A senadora respondeu pelas redes sociais. Apresentou-se a Figueiredo, descreveu sua trajetória e afirmou ser a mulher que enfrenta pedófilos, corruptos e o crime organizado de frente. Lembrou sua passagem pelo Ministério da Mulher, da Família e dos Direitos Humanos durante o governo Bolsonaro e convidou o empresário a visitar seu gabinete em Brasília. Figueiredo, por sua vez, respondeu que não pode voltar ao Brasil porque o ministro Alexandre de Moraes, do Supremo Tribunal Federal, cancelou seu passaporte há cerca de três anos. Ele afirmou lutar contra o que chama de 'regime' e cobrou da senadora uma atuação mais firme contra o magistrado.
A cobertura de centro relatou os fatos com paridade, reproduzindo as falas dos dois lados e contextualizando que, em 2023, o STF determinou o bloqueio das contas em redes sociais e do passaporte de Figueiredo. Segundo essa cobertura, o empresário é investigado pela Procuradoria-Geral da República por suposta disseminação de discursos antidemocráticos e por coação no curso do processo, tendo, conforme a denúncia, atuado ao lado do deputado Eduardo Bolsonaro (PL-SP) para buscar sanções dos Estados Unidos contra autoridades brasileiras.

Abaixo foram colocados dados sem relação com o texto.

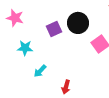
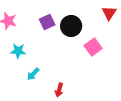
purple square: (54, 29) -> (47, 22), moved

Veículos de direita enfatizaram o tom de autodefesa de Damares, destacando sua coragem e sua lealdade a Bolsonaro, e ressaltando a queixa de Figueiredo de estar há anos impedido de entrar no país por decisão judicial que ele classifica como perseguição. Já uma leitura de esquerda tenderia a sublinhar que o episódio escancara a fragmentação de um grupo que se apresenta como coeso, e que um de seus articuladores responde a investigações por buscar punições estrangeiras contra o próprio país.

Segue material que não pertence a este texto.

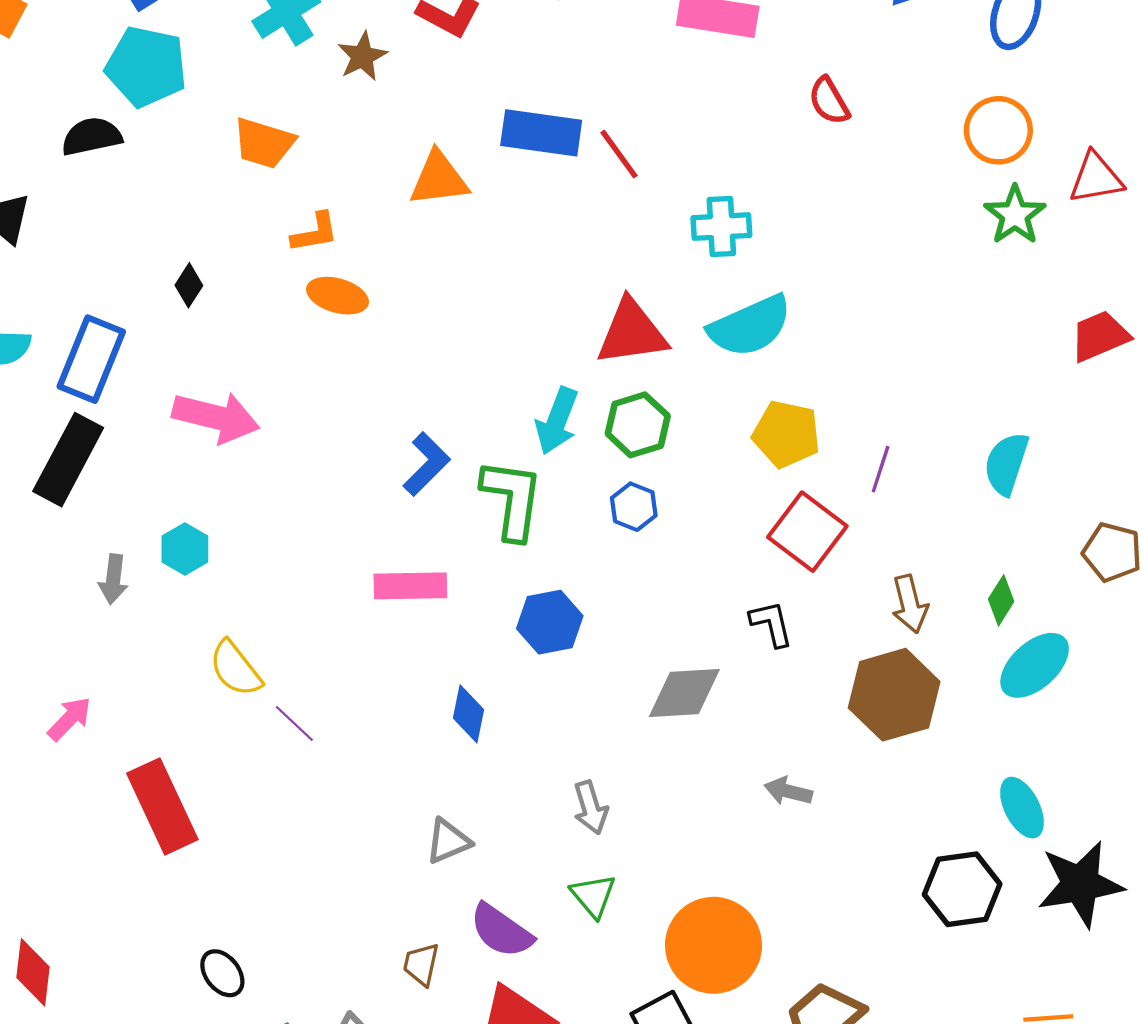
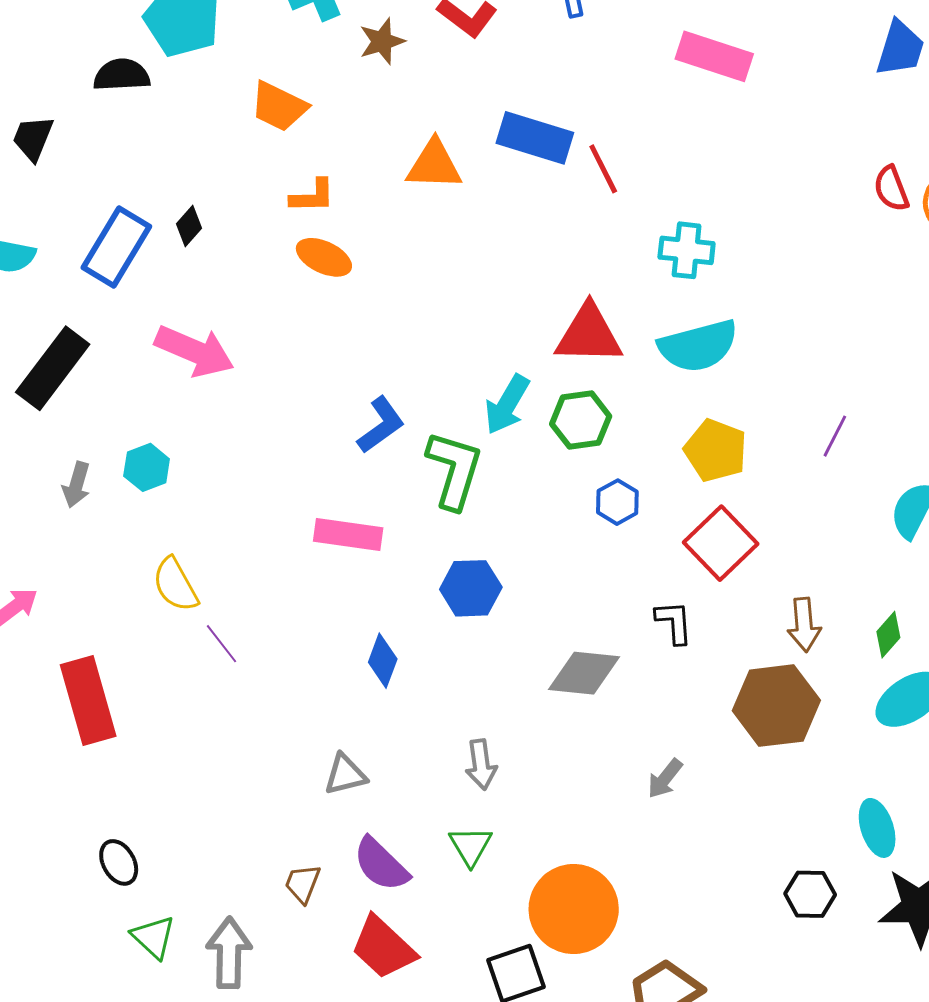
red semicircle: (829, 101) -> (891, 189), moved
blue rectangle: (91, 359) -> (116, 247), moved
purple line: (881, 469) -> (835, 436), moved
blue hexagon: (634, 507) -> (617, 502), moved
gray arrow: (788, 791) -> (665, 779), turned -75
black hexagon: (962, 889) -> (810, 894), size x0.7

Todos os lados convergem em pontos básicos: houve a troca de mensagens, o evento de mulheres conservadoras existe e está ligado a Flávio Bolsonaro, e o atrito ocorre logo após o desentendimento público entre Michelle e Flávio Bolsonaro, de quem Damares é próxima e cuja gravação ela apoiou. A divergência está no enquadramento: a direita vê coragem e perseguição judicial, enquanto a leitura crítica vê disputa de poder e questionamento sobre a conduta de Figueiredo no exterior.
O que ainda não se sabe é se Damares confirmará presença no encontro, qual será o desfecho das investigações que pesam sobre Figueiredo e até que ponto o racha entre as alas bolsonaristas afetará a organização do campo conservador rumo às eleições de 2026.